Kerberos replaces Windows NT LAN Manager as the primary protocol for network authentication and access to resources in Windows 2000, and offers a number of important security enhancements, including improved authentication performance which results in faster overall network performance.
According to Boettcher, Public Key Infrastructure (PKI) has also been added to Windows 2000, with important implications for security. PKI represents a standards-based security architecture that combines public-key cryptography with digital certificates to verify the safety and integrity of data and documents and validate the identity of users who are coming in over the Internet. It provides network administrators with a powerful way to protect the security of their communications and business transactions on the Internet.
“PKI is an essential enabling security technology for today’s extended enterprise,”
says Boettcher.
”
It is extremely important for extranets. With PKI, users from heterogeneous clients can come into your system. They just need a standards-based browser. Windows 2000 provides a feature called certificate mapping which gives administrators the ability to map a PKI certificate to a user account in the Active Directory. This provides an important bridge between PKI and the Kerberos protocol used in Windows 2000. This means that administrators can manage internal users and external users, and access control as well as security — centrally and consistently with Windows 2000.
The Dawn of Interoperability
Besides improving overall security, the integration of standards-based protocols such as Kerberos and PKI provide another important benefit: interoperability. Typically, large enterprises have a wide variety of technologies and systems that must work together efficiently. And in today’s business climate, where partners and suppliers are given access to parts of the network, smooth cross-platform operations are more important than ever.
“Our customers require a unified, cohesive, easily-maintained security infrastructure across their enterprise, regardless of what systems they are running in their environment,” said John Hoskins, Director of Business Development at CyberSafe Corp., a leading provider of enterprise network security solutions. For the enterprise customer utilizing Windows 2000 along with existing investments, interoperability means seamless end-to-end secured data communications across platforms, resulting in strengthened overall enterprise security as well as centralizing administration across the board.
“If you’re a large company, there’s a good chance that you have some mainframes, some Unix, and some NT all going at once, with users maintaining separate profiles and administrators maintaining separate access lists,”
says Sam Sides, technology director for QuickStart, an Irvine, California, technology company that offers a total, integrated package of e-business services.

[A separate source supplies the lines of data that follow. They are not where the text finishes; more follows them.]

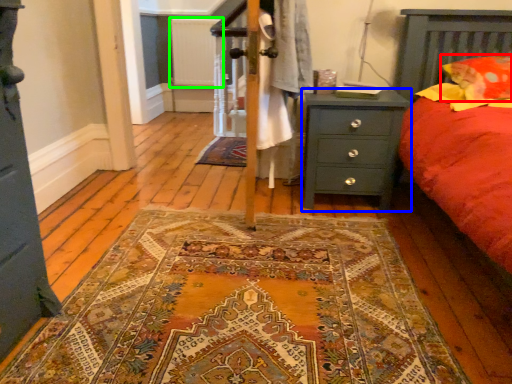 Question: Based on their relative distances, which object is nearer to pillow (highlighted by a red box)? Choose from nightstand (highlighted by a blue box) and radiator (highlighted by a green box).

Choices:
 (A) nightstand
 (B) radiator

Answer: (A) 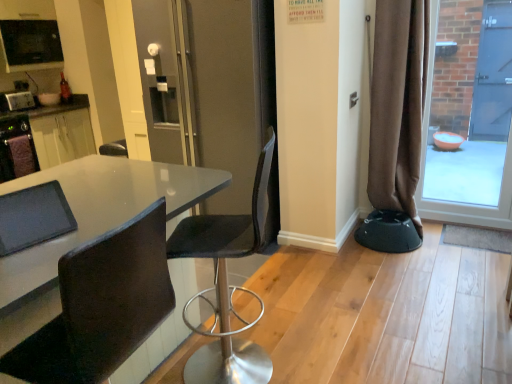 Question: Is black leather chair at lower left, the second chair viewed from the back, bigger than matte black screen door at center?

Choices:
 (A) no
 (B) yes

Answer: (A)

Question: Can you confirm if black leather chair at lower left, the second chair viewed from the back, is positioned to the left of matte black screen door at center?

Choices:
 (A) yes
 (B) no

Answer: (A)

Question: From a real-world perspective, is black leather chair at lower left, arranged as the first chair when viewed from the front, over matte black screen door at center?

Choices:
 (A) no
 (B) yes

Answer: (A)

Question: Is black leather chair at lower left, arranged as the first chair when viewed from the front, wider than matte black screen door at center?

Choices:
 (A) yes
 (B) no

Answer: (B)

Question: Is black leather chair at lower left, the second chair viewed from the back, closer to camera compared to matte black screen door at center?

Choices:
 (A) yes
 (B) no

Answer: (A)

Question: Is black leather chair at lower left, arranged as the first chair when viewed from the front, facing towards matte black screen door at center?

Choices:
 (A) yes
 (B) no

Answer: (B)

Question: Is black leather chair at lower left, arranged as the first chair when viewed from the front, surrounded by black mesh chair at center, which appears as the second chair when viewed from the front?

Choices:
 (A) no
 (B) yes

Answer: (A)

Question: Does black mesh chair at center, which appears as the second chair when viewed from the front, come in front of black leather chair at lower left, arranged as the first chair when viewed from the front?

Choices:
 (A) yes
 (B) no

Answer: (B)

Question: Does black mesh chair at center, positioned as the first chair in back-to-front order, have a lesser height compared to black leather chair at lower left, the second chair viewed from the back?

Choices:
 (A) no
 (B) yes

Answer: (A)

Question: Is black mesh chair at center, positioned as the first chair in back-to-front order, to the left of black leather chair at lower left, the second chair viewed from the back, from the viewer's perspective?

Choices:
 (A) yes
 (B) no

Answer: (B)

Question: From a real-world perspective, is black mesh chair at center, which appears as the second chair when viewed from the front, positioned under black leather chair at lower left, arranged as the first chair when viewed from the front, based on gravity?

Choices:
 (A) no
 (B) yes

Answer: (B)

Question: Could you tell me if black mesh chair at center, which appears as the second chair when viewed from the front, is turned towards black leather chair at lower left, the second chair viewed from the back?

Choices:
 (A) yes
 (B) no

Answer: (B)

Question: Does glossy white table at center appear on the left side of black plastic bar stool at lower right?

Choices:
 (A) yes
 (B) no

Answer: (A) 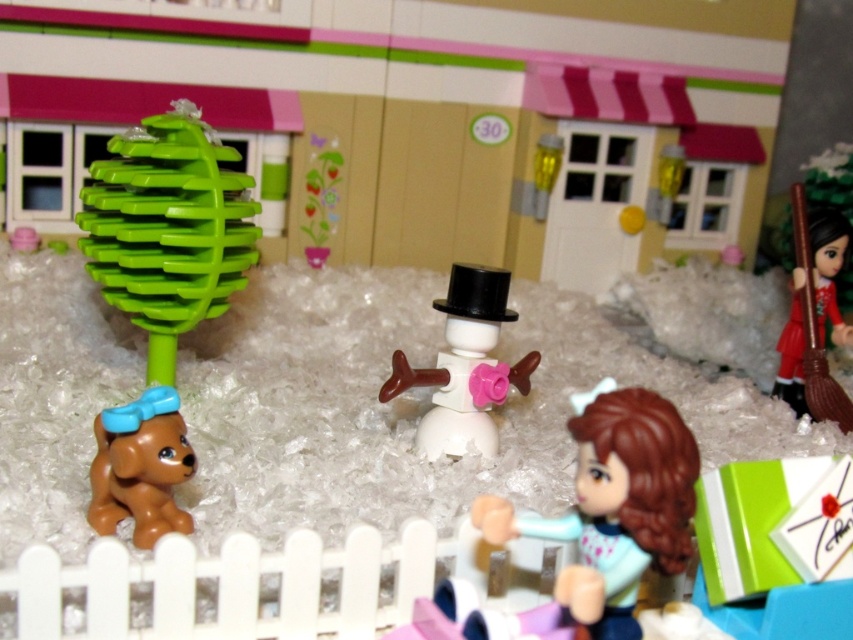 Looking at this image, can you confirm if white matte snowman at center is wider than red fabric doll at right?

Yes.

Is white matte snowman at center shorter than red fabric doll at right?

Yes.

Who is more distant from viewer, (457, 353) or (819, 397)?

Point (819, 397)

Where is `white matte snowman at center`? white matte snowman at center is located at coordinates (463, 365).

Who is taller, white matte snowman at center or brown glossy dog at lower left?

With more height is white matte snowman at center.

Can you confirm if white matte snowman at center is positioned below brown glossy dog at lower left?

Actually, white matte snowman at center is above brown glossy dog at lower left.

Identify the location of white matte snowman at center. (463, 365).

Locate an element on the screen. Image resolution: width=853 pixels, height=640 pixels. white matte snowman at center is located at coordinates (463, 365).

Between green plastic ball at upper left and smooth brown hair at lower right, which one has more height?

green plastic ball at upper left is taller.

Is point (238, 280) positioned in front of point (589, 604)?

No, (238, 280) is behind (589, 604).

Where is `green plastic ball at upper left`? Image resolution: width=853 pixels, height=640 pixels. green plastic ball at upper left is located at coordinates (167, 228). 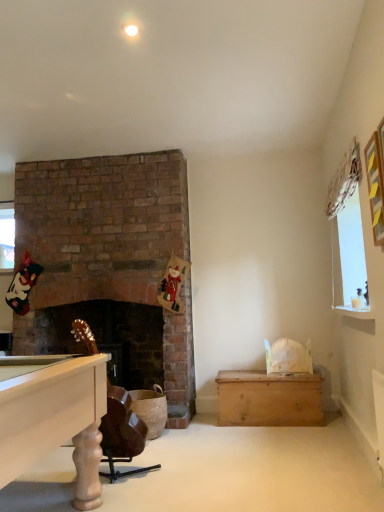 Question: In terms of height, does yellow paper picture frame at upper right look taller or shorter compared to wooden chest at lower right?

Choices:
 (A) tall
 (B) short

Answer: (A)

Question: Looking at the image, does yellow paper picture frame at upper right seem bigger or smaller compared to wooden chest at lower right?

Choices:
 (A) big
 (B) small

Answer: (B)

Question: Based on their relative distances, which object is nearer to the wooden chest at lower right?

Choices:
 (A) brown leather rocking chair at lower left
 (B) yellow paper picture frame at upper right

Answer: (A)

Question: Estimate the real-world distances between objects in this image. Which object is closer to the brown leather rocking chair at lower left?

Choices:
 (A) wooden chest at lower right
 (B) yellow paper picture frame at upper right

Answer: (A) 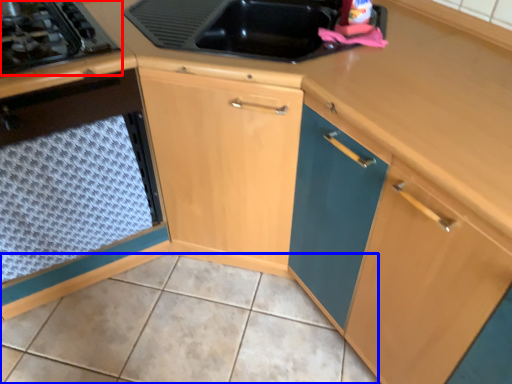 Question: Which object appears farthest to the camera in this image, gas stove (highlighted by a red box) or tile (highlighted by a blue box)?

Choices:
 (A) gas stove
 (B) tile

Answer: (A) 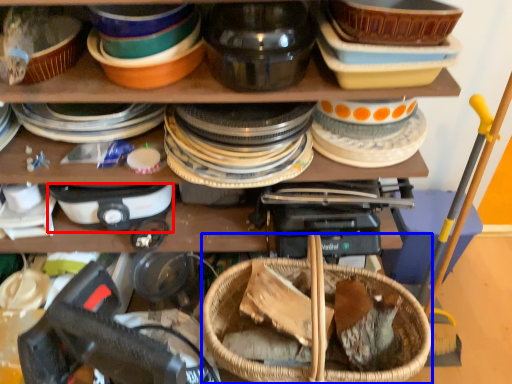 Question: Which object is closer to the camera taking this photo, appliance (highlighted by a red box) or basket (highlighted by a blue box)?

Choices:
 (A) appliance
 (B) basket

Answer: (B) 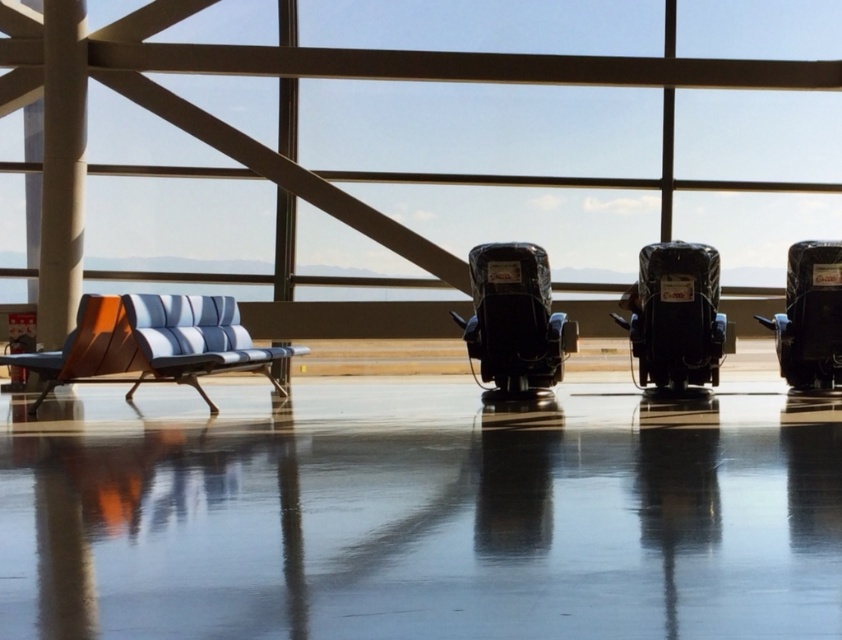 Question: Which object is positioned closest to the black plastic beach chair at right?

Choices:
 (A) wooden beach chair at left
 (B) matte black beach chair at center
 (C) blue striped fabric bench at left
 (D) black plastic baby carriage at center

Answer: (B)

Question: Can you confirm if blue striped fabric bench at left is positioned above wooden beach chair at left?

Choices:
 (A) yes
 (B) no

Answer: (A)

Question: Does matte black beach chair at center appear over black plastic beach chair at right?

Choices:
 (A) no
 (B) yes

Answer: (B)

Question: Estimate the real-world distances between objects in this image. Which object is farther from the black plastic beach chair at right?

Choices:
 (A) black plastic baby carriage at center
 (B) wooden beach chair at left
 (C) blue striped fabric bench at left

Answer: (B)

Question: Does matte black beach chair at center have a greater width compared to wooden beach chair at left?

Choices:
 (A) no
 (B) yes

Answer: (A)

Question: Which point is closer to the camera taking this photo?

Choices:
 (A) (36, 355)
 (B) (829, 352)
 (C) (515, 308)
 (D) (622, 296)

Answer: (A) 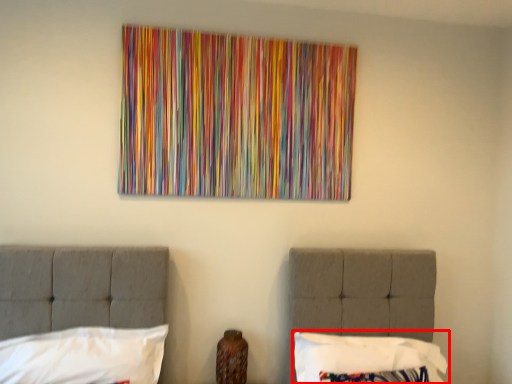 Question: From the image's perspective, what is the correct spatial relationship of pillow (annotated by the red box) in relation to pillow?

Choices:
 (A) above
 (B) below

Answer: (B) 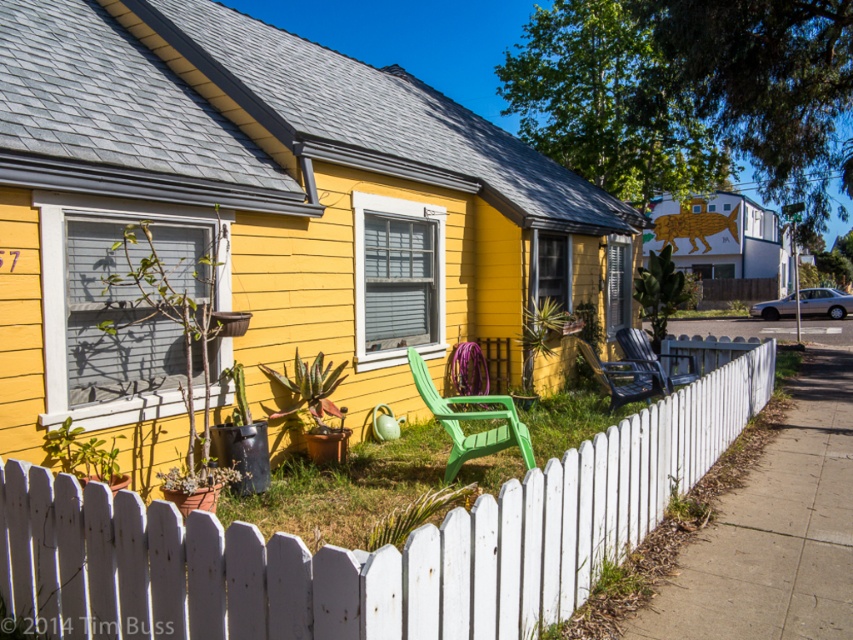 You are planning to place both the green plastic chair at center and the black plastic chair at center in a row along the garden path. If you want to arrange them so that the wider chair is on the left side, which chair should be placed on the left?

The green plastic chair at center should be placed on the left since it is wider than the black plastic chair at center.

You are a delivery person trying to place a large package in the front yard. The package is 1.2 meters wide. You see the white picket fence at center and the black plastic chair at center. Which object can the package fit next to without overlapping?

The package can fit next to the black plastic chair at center because the black plastic chair at center is wider than the white picket fence at center, providing more space. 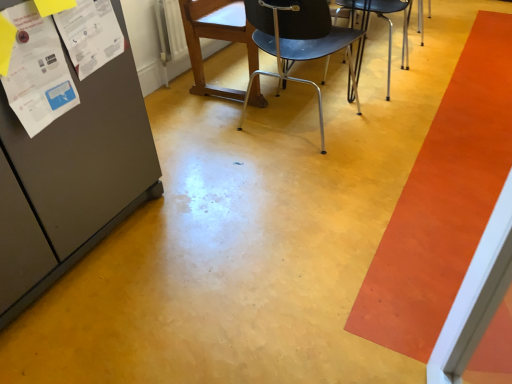 Question: From a real-world perspective, is white paper at upper left, which is the 2th poster from left to right, above or below metallic silver chair at center, acting as the 2th chair starting from the right?

Choices:
 (A) below
 (B) above

Answer: (B)

Question: Would you say white paper at upper left, which is the 2th poster from left to right, is to the left or to the right of metallic silver chair at center, acting as the 2th chair starting from the right, in the picture?

Choices:
 (A) right
 (B) left

Answer: (B)

Question: Based on their relative distances, which object is farther from the orange smooth carpet at right?

Choices:
 (A) white paper at upper left, which is the 2th poster from left to right
 (B) metallic black chair at center, positioned as the third chair in left-to-right order
 (C) white paper poster at left, the 2th poster viewed from the right
 (D) wooden chair at center, marked as the third chair in a right-to-left arrangement
 (E) metallic silver chair at center, acting as the 2th chair starting from the right

Answer: (A)

Question: Which of these objects is positioned closest to the orange smooth carpet at right?

Choices:
 (A) white paper at upper left, positioned as the first poster in right-to-left order
 (B) metallic silver chair at center, the 2th chair when ordered from left to right
 (C) wooden chair at center, marked as the third chair in a right-to-left arrangement
 (D) white paper poster at left, the 2th poster viewed from the right
 (E) metallic black chair at center, positioned as the third chair in left-to-right order

Answer: (B)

“By bringing these technologies together into a single package, Windows 2000 lets us take all those disparate systems and create a truly integrated network.”
With the public release of Windows 2000, Sides says QuickStart is beginning to work with clients preparing to upgrade from their current platform to the new operating system. He believes that once companies make the move, the transition to Windows 2000 will provide an important competitive advantage.
“Windows 2000 is more than just an upgrade of your NT environment, so taking advantage of all of its capabilities will require some serious upfront planning,”
he says.
“But for those companies that make the effort, the result will be a networked environment that enables true e-business operations, offering just the right balance between access and security.”
Shanen Boettcher agrees.
“Security is really just one means to achieve a larger goal,”
he says.
“The real goal is to end up with a network that you can roll out quickly, that is flexible enough to meet your changing needs, and that you can administer easily from a central location. Windows 2000 is the best platform for achieving all those goals.”